Few people probably ponder what happens when they click ‘send’ after writing an e-mail? The e-mail travels through the internet, via interconnected ‘highways’ of networks that enable the passage of data. It is picked up by an e-mail service provider such as Google or Yahoo! and the message is sent to one of their data centres. Google, for instance, has eight around the world. There, the e-mail data gets routed to the right address.
As the amount of data created continues to expand thanks to the rise of social networks, conventional telecommunications network bandwidths are at risk of being able to cope with these ever-growing volumes. A solution to this problem emerged a few years ago and has since been gaining in popularity. This solution? The cloud.
Every e-mail needs a home
Cloud computing is not so much a space odyssey as a sombre concoction of enormous data hubs scattered around different parts of the world, usually in countries with cold climates such as Lulea in Sweden (where Facebook has such an operation) or Hamina in Finland (home to most of the data created through Google).
Once an e-mail is sent, for instance, it is filtered for viruses, stored and backed up in the cloud. The likes of Google and Amazon pride themselves on their environmentally friendly and cost- and space-efficient approaches to storing and maintaining data in their clouds. The main drivers for business, however, are flexibility, resilience and outsourcing the responsibility for managing data management processes.
Glen Robinson, a solutions architect at Amazon Web Services (AWS), says: “Instead of buying, owning and maintaining your own data centres or servers, businesses can acquire technology resources such as computing power and storage [as they need them]. The cloud provider manages and maintains the technology infrastructure in a secure environment and users interact with the resources over the internet. By having regions based all over the globe it means customers in the financial services industry can have access to elastic technology resources wherever they are in the world.”

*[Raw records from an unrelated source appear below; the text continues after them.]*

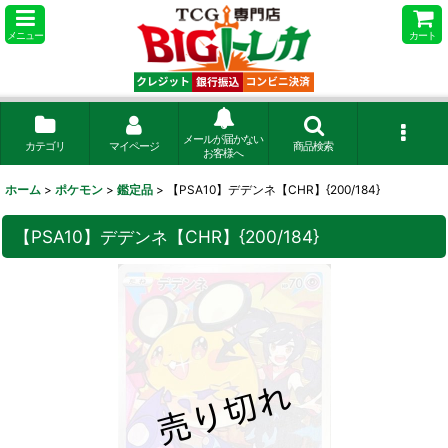
メニュー
カート
メールが届かない
カテゴリ
マイページ
商品検索
お客様へ
ホーム
>
ポケモン
>
鑑定品
>
【PSA10】デデンネ【CHR】{200/184}
【PSA10】デデンネ【CHR】{200/184}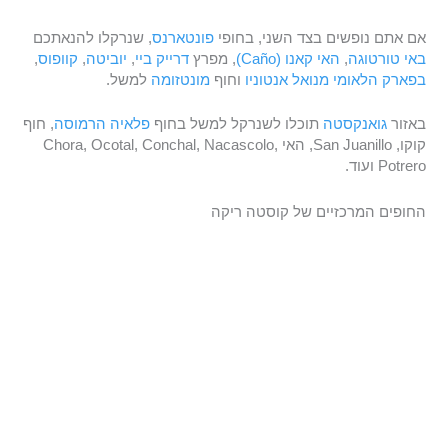
אם אתם נופשים בצד השני, בחופי
פונטארנס
, שנרקלו להנאתכם
באי טורטוגה
,
האי קאנו (Caño)
, מפרץ
דרייק ביי
,
יוביטה
,
קוופוס
,
בפארק הלאומי מנואל אנטוניו
וחוף
מונטזומה
למשל.
באזור
גואנקסטה
תוכלו לשנרקל למשל בחוף
פלאיה הרמוסה
, חוף
קוקו, San Juanillo, האי Chora, Ocotal, Conchal, Nacascolo,
Potrero ועוד.
החופים המרכזיים של קוסטה ריקה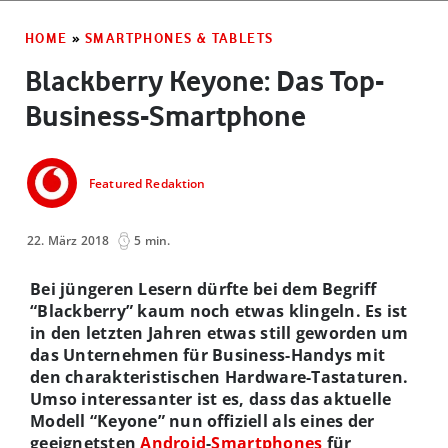
HOME
»
SMARTPHONES & TABLETS
Blackberry Keyone: Das Top-
Business-Smartphone
Featured Redaktion
22. März 2018
5 min.
Bei jüngeren Lesern dürfte bei dem Begriff
“Blackberry” kaum noch etwas klingeln. Es ist
in den letzten Jahren etwas still geworden um
das Unternehmen für Business-Handys mit
den charakteristischen Hardware-Tastaturen.
Umso interessanter ist es, dass das aktuelle
Modell “Keyone” nun offiziell als eines der
geeignetsten
Android
-
Smartphones
für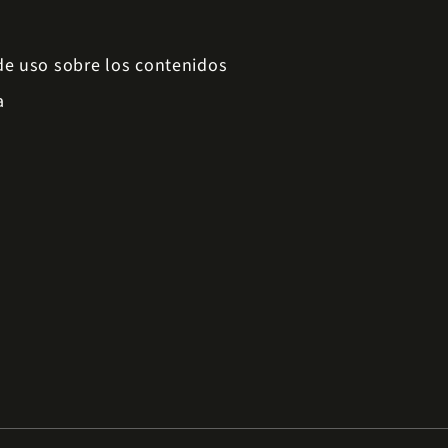
 de uso sobre los contenidos
a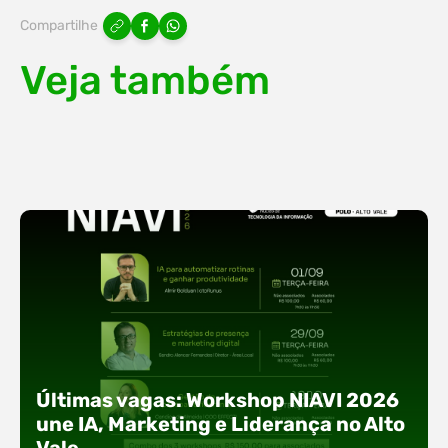
Compartilhe
Veja também
Últimas vagas: Workshop NIAVI 2026
une IA, Marketing e Liderança no Alto
Vale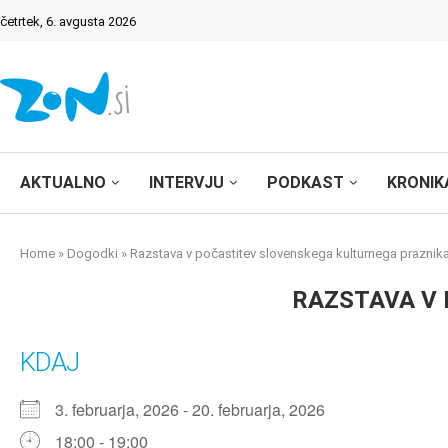
četrtek, 6. avgusta 2026
AKTUALNO
INTERVJU
PODKAST
KRONIK
Home
»
Dogodki
»
Razstava v počastitev slovenskega kulturnega praznik
RAZSTAVA V
KDAJ
3. februarja, 2026 - 20. februarja, 2026
18:00 - 19:00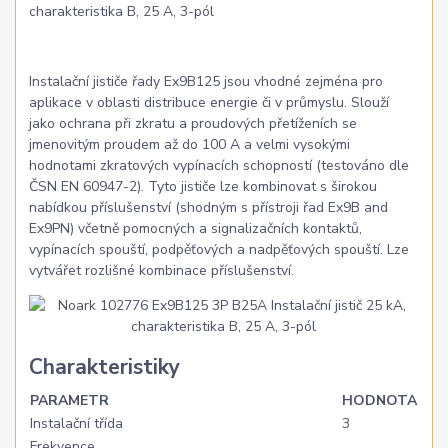
charakteristika B, 25 A, 3-pól
Instalační jističe řady Ex9B125 jsou vhodné zejména pro
aplikace v oblasti distribuce energie či v průmyslu. Slouží
jako ochrana při zkratu a proudových přetíženích se
jmenovitým proudem až do 100 A a velmi vysokými
hodnotami zkratových vypínacích schopností (testováno dle
ČSN EN 60947-2). Tyto jističe lze kombinovat s širokou
nabídkou příslušenství (shodným s přístroji řad Ex9B and
Ex9PN) včetně pomocných a signalizačních kontaktů,
vypínacích spouští, podpěťových a nadpěťových spouští. Lze
vytvářet rozlišné kombinace příslušenství.
Charakteristiky
PARAMETR
HODNOTA
Instalační třída
3
Frekvence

Little wonder, then, that the cloud has been creating a buzz in the financial services sector where data storage and maintenance are as important as ever and institutions are looking for more cost-efficient ways to run their business. But there are some sceptics still, as many institutions fear breaches once the data leaves their hands. This is why many are now moving to hybrid models, in which they choose what kind of data they outsource to public cloud service providers such as Amazon, and what kind of data they prefer to keep in private clouds.
More and more data
Market research group International Data Corporation estimates that global IT spending will have grown by 6.9% in 2012. In emerging markets it will have risen by an even higher percentage, at 13.8%. Spending on public and private cloud services alone will top $60bn. About 25% of the spend will be invested in the so-called infrastructure-as-a-service (IaaS) models, which are the servers or disks for a cloud system. In an IaaS model, the user runs the software and data in house. That means every time there is a new version of the cloud system, the user will have to make sure they upgrade it.
About 8% of cloud services' adoption budgets will be spent on the platform-as-a-service model, which is the IaaS plus the platform. In these models, whenever there is a new version of the cloud system, the user does not need to upgrade it themselves, but the cloud service provider will take the responsibility. The majority (67%) of the cloud service management spend will go to software-as-a-service (SaaS) models, the most familiar form of cloud services available. SaaS models comprise the infrastructure and platforms of the cloud, as well as any other software. Management consulting firm AT Kearney expects 80% of Fortune 1000 companies to use cloud services in 2013, one-fifth of which will not have any hardware for the cloud system.
Andy Evans, CEO of cloud computing company Xactium, says a cloud service is ideal for financial institutions reacting to regulatory change such as Basel III and Sarbanes-Oxley because of its great speed. “One of our customers said it would take up to five years to fully implement a working cloud governance, risk and management solution if they were to create it in house,” he says.
Cloud sceptics
There are sceptics of course, even among CIOs that use cloud services in their professional environment. More than half of IT experts with a job focus on the cloud do not trust the cloud with their own personal data, according to a survey by Lieberman Software. Some 90% do not trust the cloud with sensitive data from their organisation and prefer to keep this information in a so-called private, or internal, cloud.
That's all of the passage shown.